L – Ora, no caso em apreço, tendo em consideração o regime legal aplicável, entendeu, e bem, o Tribunal a quo que o Réu, ora recorrente, ao proceder ao pagamento da quantia a (...), não extinguiu a obrigação à qual se encontrava obrigado!
M – Consequentemente, em sede de fundamentação, o Tribunal a quo atendeu aos factos dados como provados de 24 a 28, e os mesmos não justificam o incumprimento por parte do Réu, sob pena de violação do artigo 769.º do Código Civil!
N – Aliás, não só atendeu, como alega, que o Réu, no processo-crime, poderia ter deduzido o pedido de indemnização crime, contra quem efectivamente o enganou, não sendo certo ser a A., terceira de boa fé, penalizada por tal omissão do recorrente, que negligenciou a forma legal de obter o valor em causa!
O – Podemos até acrescentar, que face aos emails contraditórios recebidos, de acordo com os factos provados de 24 a 28, os mesmos originariam dúvidas, e mesmo alguma desconfiança a qualquer Advogado em representação do recorrente.
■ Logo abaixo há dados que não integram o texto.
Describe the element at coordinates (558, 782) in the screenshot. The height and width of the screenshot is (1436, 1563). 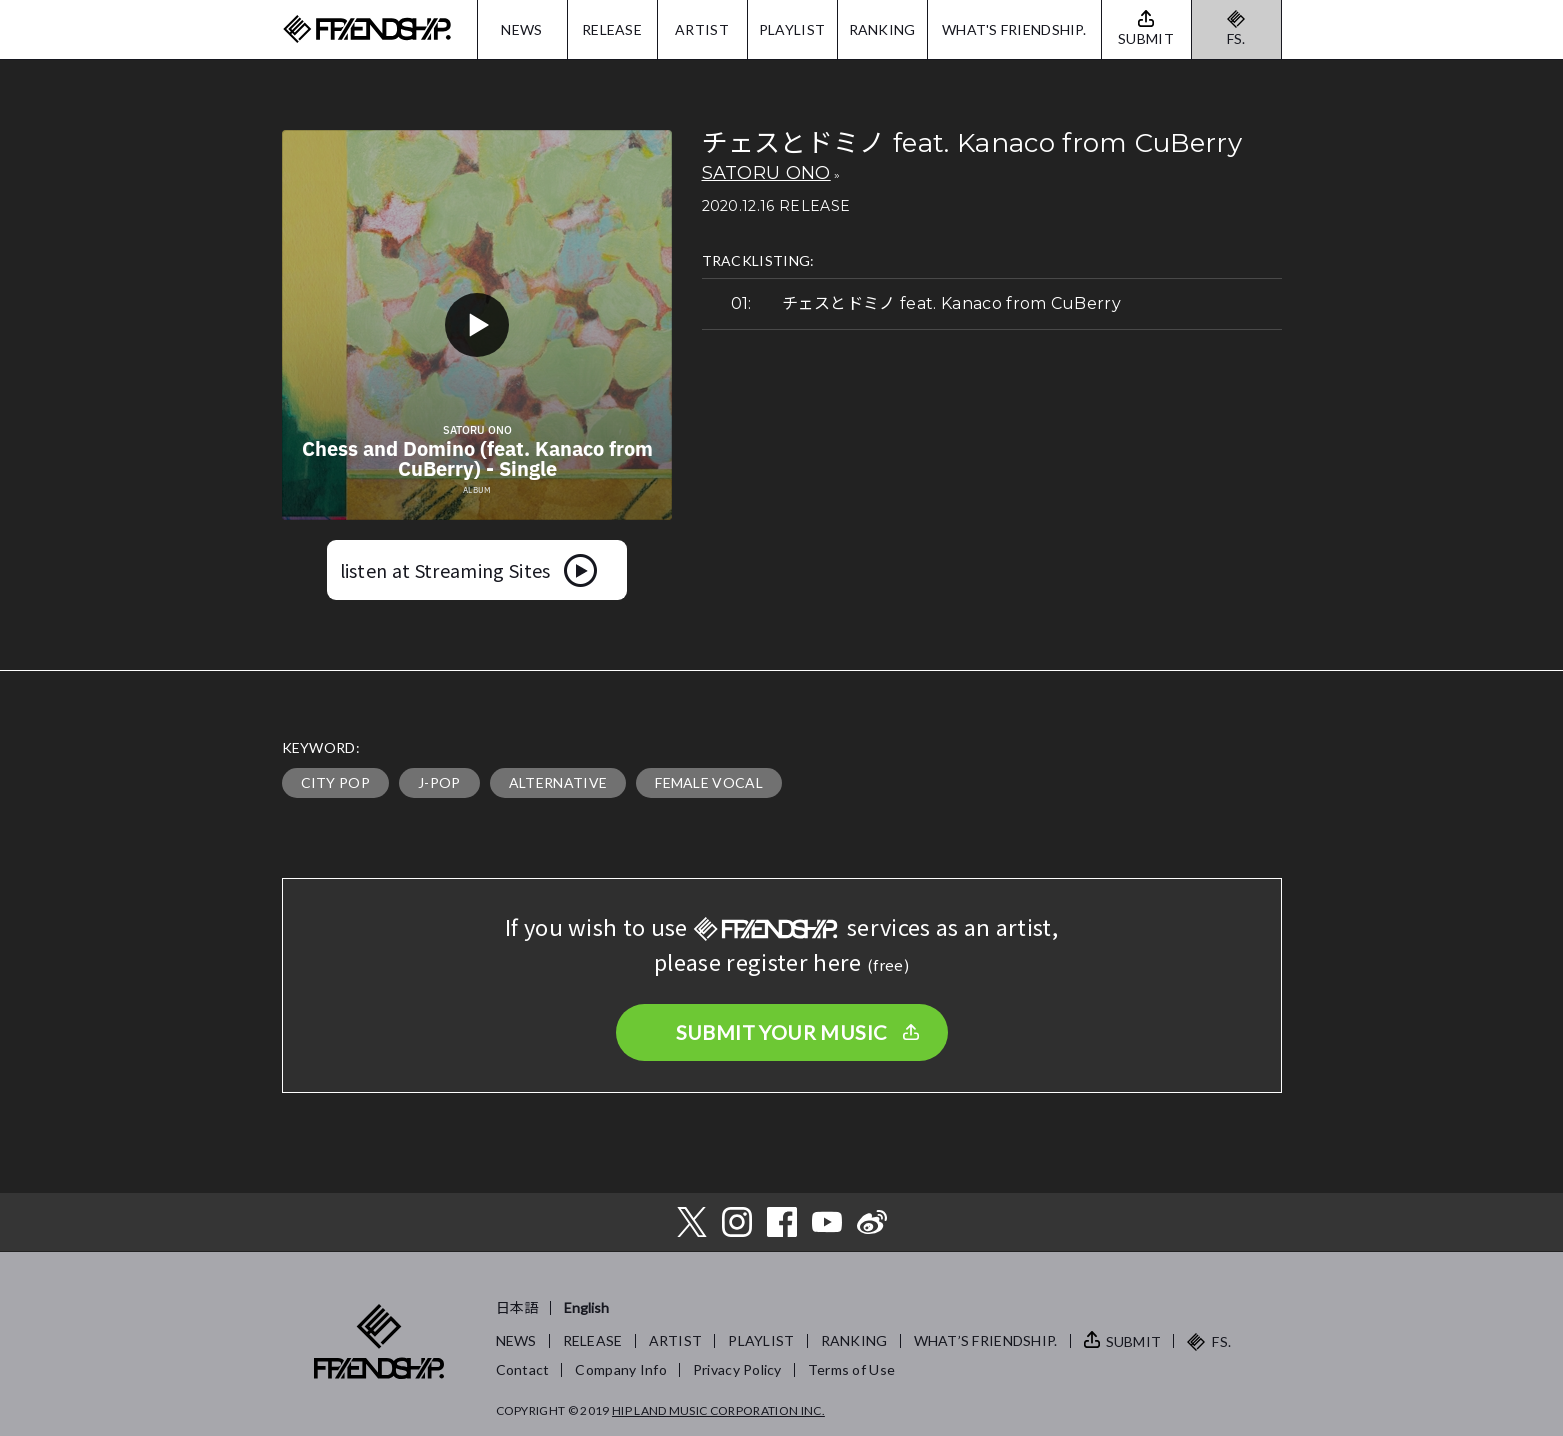
I see `ALTERNATIVE` at that location.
P – Estamos perante um evidente incumprimento contratual, devidamente alegado e fundamentado na sentença.
Q – Não pode assim o recorrente vir invocar que procedeu ao pagamento da quantia – a quantia deveria ter sido paga à recorrida, tendo-se chegado à conclusão de que o Réu incumpriu com a obrigação emergente do contrato de mediação imobiliária.
R – Pelo que não tem razão o recorrente ao pretender aplicar o previsto no artigo 790.º do Código Civil, por que o mesmo refere-se à impossibilidade objectiva.
S – A obrigação não se tornou impossível para o recorrente!
T – E a confiança, segurança e cautela da mandatária do Réu, ora recorrente, deve ser, sem dúvida, mais absoluta e garantida do que nas comunicações eletrónicas, pois se tivesse tido o devido cuidado, o erro não era provável.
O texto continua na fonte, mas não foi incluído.